Gentilissimi, quest’anno, per la prima volta, Roma Capitale ha partecipato agli ADCI Awards nelle categorie integrated e outdoor, riconoscendo l’alto valore e prestigio che tale premio riveste nell’ambito della comunicazione pubblicitaria italiana. È stata per noi una sfida stimolante competere con i grandi brand del mercato italiano e con le agenzie pubblicitarie più affermate. Al tempo stesso, si è rivelata l’occasione per maturare una riflessione sull’evoluzione della comunicazione e sulla diversificazione dei soggetti promotori, dei target e dei contenuti veicolati.
Sono, infatti, profonde le diversità comunicative tra soggetti pubblici e privati, a partire da una ragion d’esser legislativa (la PA ha il dovere di comunicare/informare i cittadini) che pone l’Istituzione nella non facile (da un punto di vista pubblicitario) condizione di dovere comunicare anche contenuti non sempre graditi ai cittadini: si pensi, a titolo d’esempio, a pagamenti di imposte, misure di contenimento della viabilità privata (ZTL) ecc.
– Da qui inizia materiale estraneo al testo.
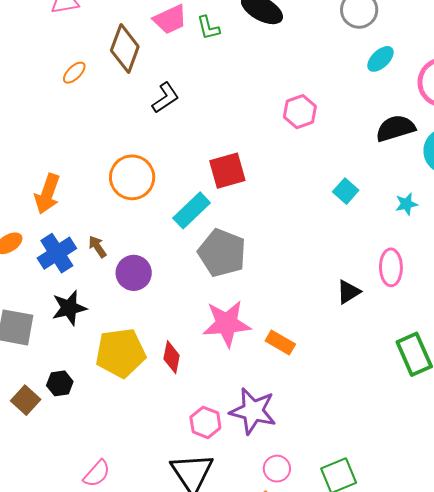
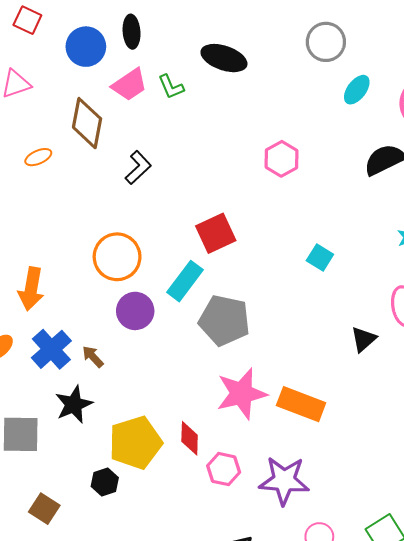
orange ellipse: (74, 73) -> (38, 157), turned 30
cyan square: (346, 191) -> (320, 258), moved
brown arrow: (97, 247) -> (93, 357), moved
purple circle: (134, 273) -> (135, 311), moved
orange rectangle: (280, 342) -> (301, 404), size x1.5
black hexagon: (60, 383) -> (105, 482), moved
pink hexagon: (205, 422) -> (224, 469), moved

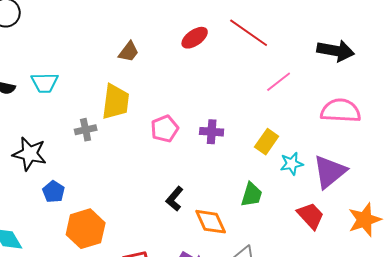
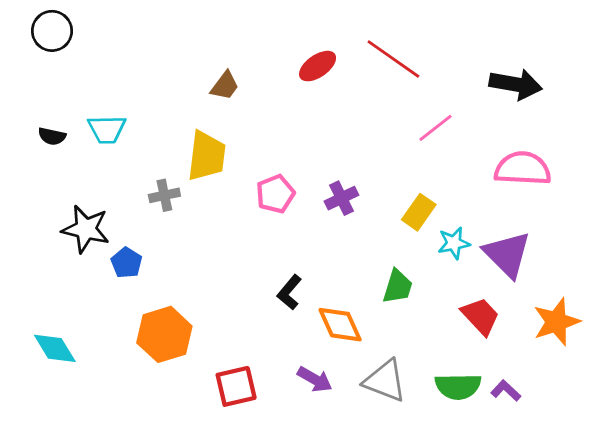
purple cross: (212, 132) -> (341, 198), turned -30
purple triangle: (330, 172) -> (507, 254), turned -36
blue pentagon: (54, 192) -> (126, 263), moved

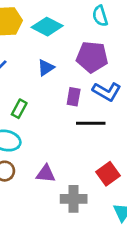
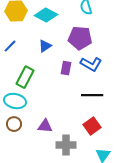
green rectangle: (19, 109) -> (25, 77), size x1.5
black line: (91, 123) -> (92, 95), moved

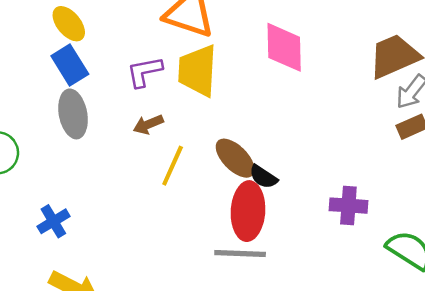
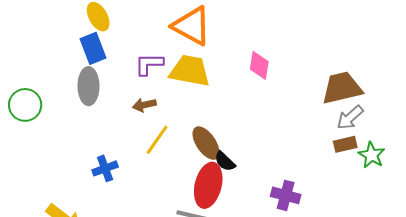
pink diamond: (284, 47) -> (259, 65), size x0.7
yellow trapezoid: (198, 71) -> (190, 71), turned 87
blue cross: (53, 221) -> (105, 168), moved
Insomma, là dove la comunicazione commerciale, rispondendo ai bisogni dei clienti, gioca su un terreno di prevedibile appeal e consenso, la PA si muove spesso sul campo minato dell’impopolarità e dentro un recinto di vincoli e regole. Si aggiungano a ciò, le tante altre connaturate differenze, a livello di committenza (politica/aziendale), di linguaggi, di risorse economiche ecc.

Nel mondo ci sono Festival importanti, come ad esempio il Festival di Cannes, che hanno deciso di riconoscere le peculiarità della Comunicazione Istituzionale con l’istituzione di una categoria dedicata: Public Service. In Italia nonostante le categorie continuino ad aggiornarsi con l’evolversi della comunicazione e del mercato, manca ancora la categoria Comunicazione Istituzionale.

Per queste ragioni, ci permettiamo di proporvi di valutare l’inserimento di una specifica categoria dedicata alla Comunicazione Istituzionale. Per  riconoscere e certificare il ruolo che essa riveste nel nostro Paese, per consentire alle Pubbliche Amministrazioni di gareggiare con i competitor sullo stesso terreno, e per avviare un processo di miglioramento qualitativo della comunicazione Istituzionale con brief più centrati e giusti e proposte che possano raggiungere l’eccellenza creativa.


Ci mettiamo a disposizione per aprire un tavolo di discussione tra Roma Capitale e ADCI finalizzato a capire i parametri di questa nuova eventuale categoria e per valutare l’opportunità di partnership. Abbiamo già preso contatto con i Local Ambassador ADCI del Lazio per poter dare seguito a questa nostra richiesta e portarla davanti al Consiglio dell’ADCI.